## DIRECTIONS FOR THIS TASK
Everything in the entries except the pictures must be repeated exactly.

## MATERIAL PROVIDED
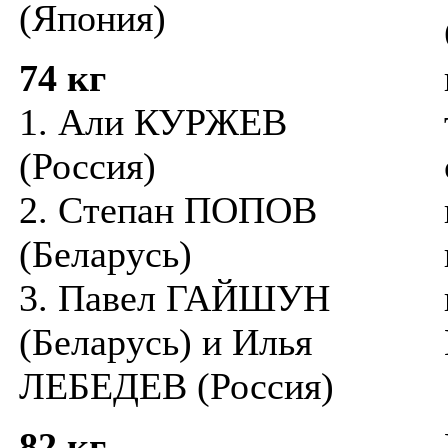
(Япония)
74 кг
1. Али КУРЖЕВ
(Россия)
2. Степан ПОПОВ
(Беларусь)
3. Павел ГАЙШУН
(Беларусь) и Илья
ЛЕБЕДЕВ (Россия)
82 кг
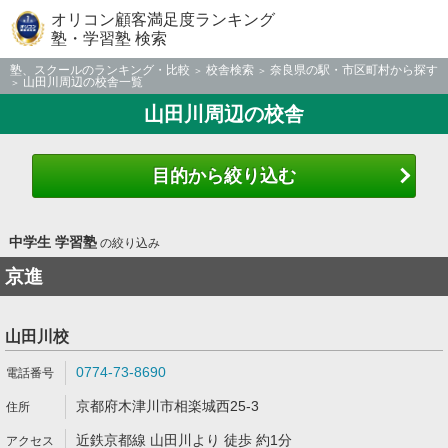
オリコン顧客満足度ランキング
塾・学習塾 検索
塾、スクールのランキング・比較
校舎検索
奈良県の駅・市区町村から探す
山田川周辺の校舎一覧
山田川周辺の校舎
目的から絞り込む
中学生 学習塾
の絞り込み
京進
山田川校
0774-73-8690
京都府木津川市相楽城西25-3
近鉄京都線 山田川より 徒歩 約1分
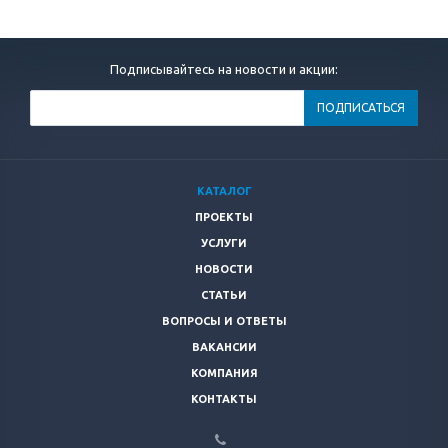
Подписывайтесь на новости и акции:
КАТАЛОГ
ПРОЕКТЫ
УСЛУГИ
НОВОСТИ
СТАТЬИ
ВОПРОСЫ И ОТВЕТЫ
ВАКАНСИИ
КОМПАНИЯ
КОНТАКТЫ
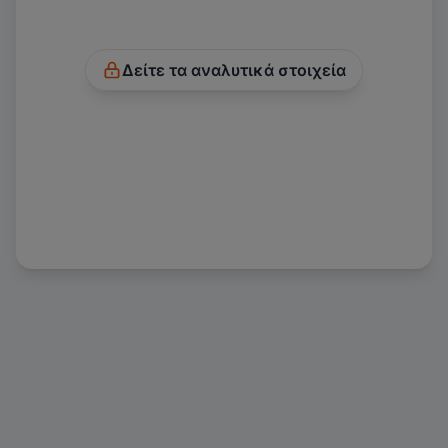
Δείτε τα αναλυτικά στοιχεία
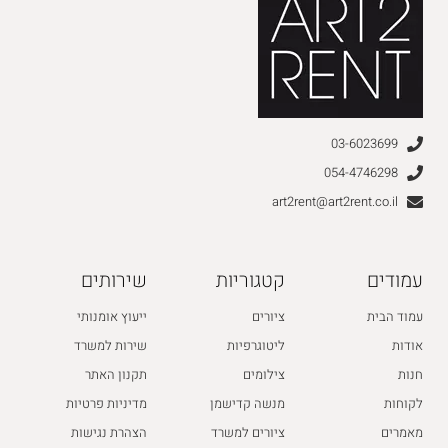
03-6023699
054-4746298
art2rent@art2rent.co.il
עמודים
קטגוריות
שירותים
עמוד הבית
ציורים
ייעוץ אומנותי
אודות
ליטוגרפיות
שירות למשרד
חנות
צילומים
תקנון האתר
לקוחות
מנשה קדישמן
מדיניות פרטיות
מאמרים
ציורים למשרד
הצהרת נגישות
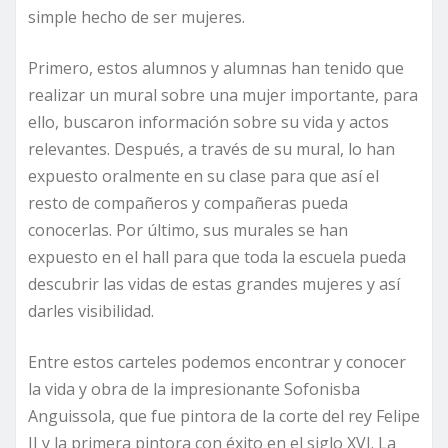
simple hecho de ser mujeres.
Primero, estos alumnos y alumnas han tenido que
realizar un mural sobre una mujer importante, para
ello, buscaron información sobre su vida y actos
relevantes. Después, a través de su mural, lo han
expuesto oralmente en su clase para que así el
resto de compañeros y compañeras pueda
conocerlas. Por último, sus murales se han
expuesto en el hall para que toda la escuela pueda
descubrir las vidas de estas grandes mujeres y así
darles visibilidad.
Entre estos carteles podemos encontrar y conocer
la vida y obra de la impresionante Sofonisba
Anguissola, que fue pintora de la corte del rey Felipe
II y la primera pintora con éxito en el siglo XVI. La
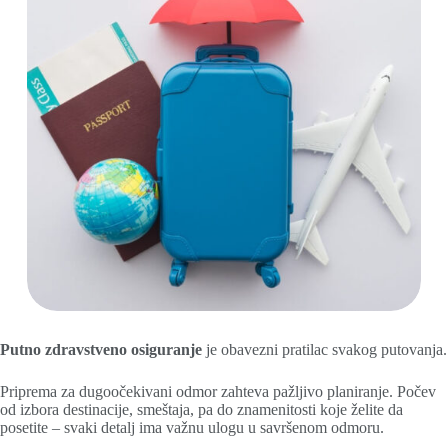
Putno zdravstveno osiguranje
je obavezni pratilac svakog putovanja.
Priprema za dugoočekivani odmor zahteva pažljivo planiranje. Počev
od izbora destinacije, smeštaja, pa do znamenitosti koje želite da
posetite – svaki detalj ima važnu ulogu u savršenom odmoru.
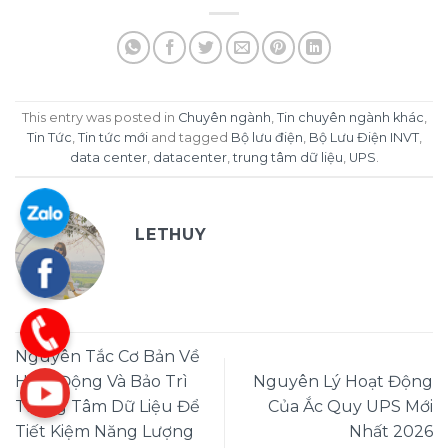
This entry was posted in
Chuyên ngành
,
Tin chuyên ngành khác
,
Tin Tức
,
Tin tức mới
and tagged
Bộ lưu điện
,
Bộ Lưu Điện INVT
,
data center
,
datacenter
,
trung tâm dữ liệu
,
UPS
.
LETHUY
Nguyên Tắc Cơ Bản Về
Hoạt Động Và Bảo Trì
Nguyên Lý Hoạt Động
Trung Tâm Dữ Liệu Để
Của Ắc Quy UPS Mới
Tiết Kiệm Năng Lượng
Nhất 2026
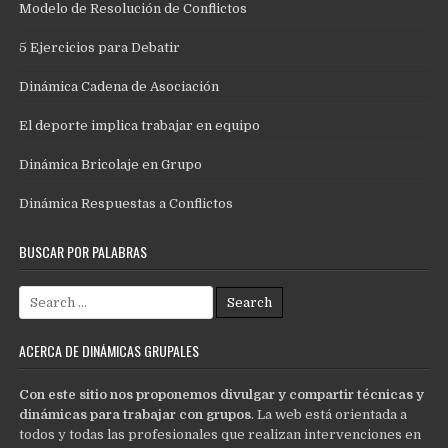
Modelo de Resolución de Conflictos
5 Ejercicios para Debatir
Dinámica Cadena de Asociación
El deporte implica trabajar en equipo
Dinámica Bricolaje en Grupo
Dinámica Respuestas a Conflictos
BUSCAR POR PALABRAS
Search
for:
ACERCA DE DINÁMICAS GRUPALES
Con este sitio nos proponemos divulgar y compartir técnicas y
dinámicas para trabajar con grupos
. La web está orientada a
todos y todas las profesionales que realizan intervenciones en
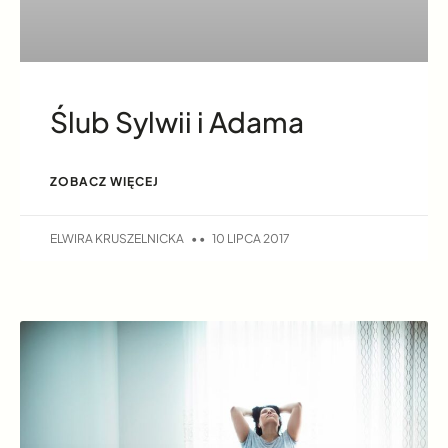
Ślub Sylwii i Adama
ZOBACZ WIĘCEJ
ELWIRA KRUSZELNICKA
10 LIPCA 2017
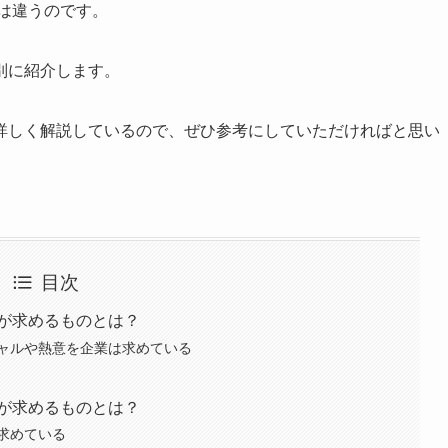
のは違うのです。
別に紹介します。
詳しく解説しているので、ぜひ参考にしていただければと思い
目次
業が求めるものとは？
ャルや熱意を企業は求めている
業が求めるものとは？
求めている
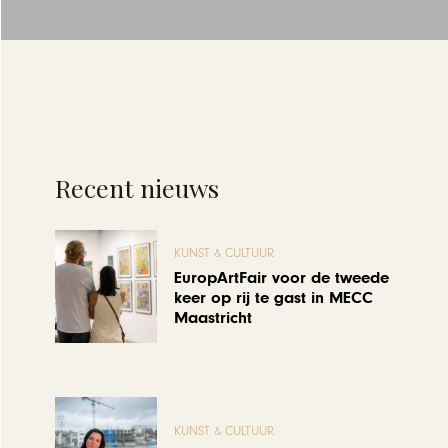
Recent nieuws
KUNST & CULTUUR
EuropArtFair voor de tweede
keer op rij te gast in MECC
Maastricht
KUNST & CULTUUR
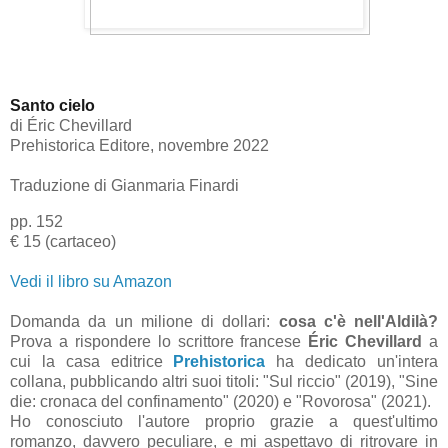
Santo cielo
di
É
ric Chevillard
Prehistorica Editore, novembre 2022
Traduzione di Gianmaria Finardi
pp. 152
€ 15 (cartaceo)
Vedi il libro su Amazon
Domanda da un milione di dollari:
cosa c'è nell'Aldilà?
Prova a rispondere lo scrittore francese
É
ric Chevillard
a
cui la casa editrice
Prehistorica
ha dedicato un'intera
collana, pubblicando altri suoi titoli: "Sul riccio" (2019), "Sine
die: cronaca del confinamento" (2020) e "Rovorosa" (2021).
Ho conosciuto l'autore proprio grazie a quest'ultimo
romanzo, davvero peculiare, e mi aspettavo di ritrovare in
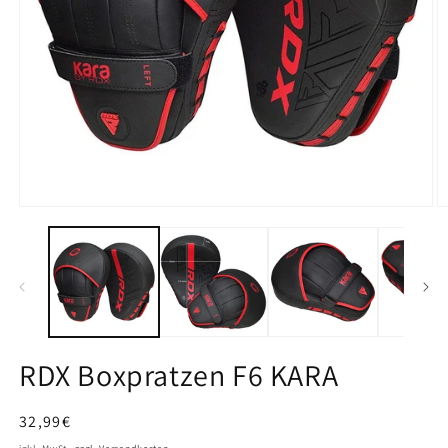
Medien
M
1
2
in
in
Modal
M
öffnen
ö
RDX Boxpratzen F6 KARA
Normaler
32,99€
Preis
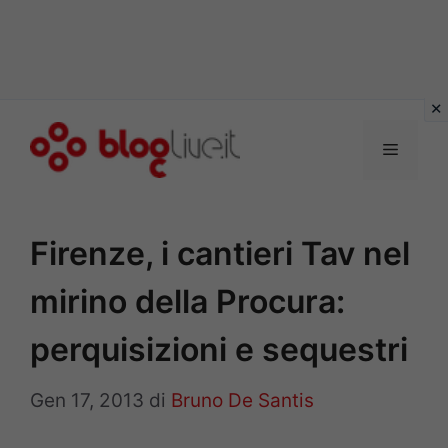
Vai
al
Menu
contenuto
Firenze, i cantieri Tav nel
mirino della Procura:
perquisizioni e sequestri
Gen 17, 2013
di
Bruno De Santis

## WORKED SOLUTION
(Япония)
74 кг
1. Али КУРЖЕВ
(Россия)
2. Степан ПОПОВ
(Беларусь)
3. Павел ГАЙШУН
(Беларусь) и Илья
ЛЕБЕДЕВ (Россия)
82 кг
オリコン顧客満足度ランキング
塾・学習塾 検索
塾、スクールのランキング・比較
校舎検索
奈良県の駅・市区町村から探す
山田川周辺の校舎一覧
山田川周辺の校舎
目的から絞り込む
中学生 学習塾
の絞り込み
京進
山田川校
0774-73-8690
京都府木津川市相楽城西25-3
近鉄京都線 山田川より 徒歩 約1分
Подписывайтесь на новости и акции:
КАТАЛОГ
ПРОЕКТЫ
УСЛУГИ
НОВОСТИ
СТАТЬИ
ВОПРОСЫ И ОТВЕТЫ
ВАКАНСИИ
КОМПАНИЯ
КОНТАКТЫ
Δείτε τα αναλυτικά στοιχεία
03-6023699
054-4746298
art2rent@art2rent.co.il
עמודים
קטגוריות
שירותים
עמוד הבית
ציורים
ייעוץ אומנותי
אודות
ליטוגרפיות
שירות למשרד
חנות
צילומים
תקנון האתר
לקוחות
מנשה קדישמן
מדיניות פרטיות
מאמרים
ציורים למשרד
הצהרת נגישות
simple hecho de ser mujeres.
Primero, estos alumnos y alumnas han tenido que
realizar un mural sobre una mujer importante, para
ello, buscaron información sobre su vida y actos
relevantes. Después, a través de su mural, lo han
expuesto oralmente en su clase para que así el
resto de compañeros y compañeras pueda
conocerlas. Por último, sus murales se han
expuesto en el hall para que toda la escuela pueda
descubrir las vidas de estas grandes mujeres y así
darles visibilidad.
Entre estos carteles podemos encontrar y conocer
la vida y obra de la impresionante Sofonisba
Anguissola, que fue pintora de la corte del rey Felipe
II y la primera pintora con éxito en el siglo XVI. La
Putno zdravstveno osiguranje
je obavezni pratilac svakog putovanja.
Priprema za dugoočekivani odmor zahteva pažljivo planiranje. Počev
od izbora destinacije, smeštaja, pa do znamenitosti koje želite da
posetite – svaki detalj ima važnu ulogu u savršenom odmoru.
This entry was posted in
Chuyên ngành
,
Tin chuyên ngành khác
,
Tin Tức
,
Tin tức mới
and tagged
Bộ lưu điện
,
Bộ Lưu Điện INVT
,
data center
,
datacenter
,
trung tâm dữ liệu
,
UPS
.
LETHUY
Nguyên Tắc Cơ Bản Về
Hoạt Động Và Bảo Trì
Nguyên Lý Hoạt Động
Trung Tâm Dữ Liệu Để
Của Ắc Quy UPS Mới
Tiết Kiệm Năng Lượng
Nhất 2026
Modelo de Resolución de Conflictos
5 Ejercicios para Debatir
Dinámica Cadena de Asociación
El deporte implica trabajar en equipo
Dinámica Bricolaje en Grupo
Dinámica Respuestas a Conflictos
BUSCAR POR PALABRAS
Search
for:
ACERCA DE DINÁMICAS GRUPALES
Con este sitio nos proponemos divulgar y compartir técnicas y
dinámicas para trabajar con grupos
. La web está orientada a
todos y todas las profesionales que realizan intervenciones en
Ślub Sylwii i Adama
ZOBACZ WIĘCEJ
ELWIRA KRUSZELNICKA
10 LIPCA 2017
のは違うのです。
別に紹介します。
詳しく解説しているので、ぜひ参考にしていただければと思い
目次
業が求めるものとは？
ャルや熱意を企業は求めている
業が求めるものとは？
求めている
Recent nieuws
KUNST & CULTUUR
EuropArtFair voor de tweede
keer op rij te gast in MECC
Maastricht
KUNST & CULTUUR
Santo cielo
di
É
ric Chevillard
Prehistorica Editore, novembre 2022
Traduzione di Gianmaria Finardi
pp. 152
€ 15 (cartaceo)
Vedi il libro su Amazon
Domanda da un milione di dollari:
cosa c'è nell'Aldilà?
Prova a rispondere lo scrittore francese
É
ric Chevillard
a
cui la casa editrice
Prehistorica
ha dedicato un'intera
collana, pubblicando altri suoi titoli: "Sul riccio" (2019), "Sine
die: cronaca del confinamento" (2020) e "Rovorosa" (2021).
Ho conosciuto l'autore proprio grazie a quest'ultimo
romanzo, davvero peculiare, e mi aspettavo di ritrovare in
Medien
M
1
2
in
in
Modal
M
öffnen
ö
RDX Boxpratzen F6 KARA
Normaler
32,99€
Preis
Vai
al
Menu
contenuto
Firenze, i cantieri Tav nel
mirino della Procura:
perquisizioni e sequestri
Gen 17, 2013
di
Bruno De Santis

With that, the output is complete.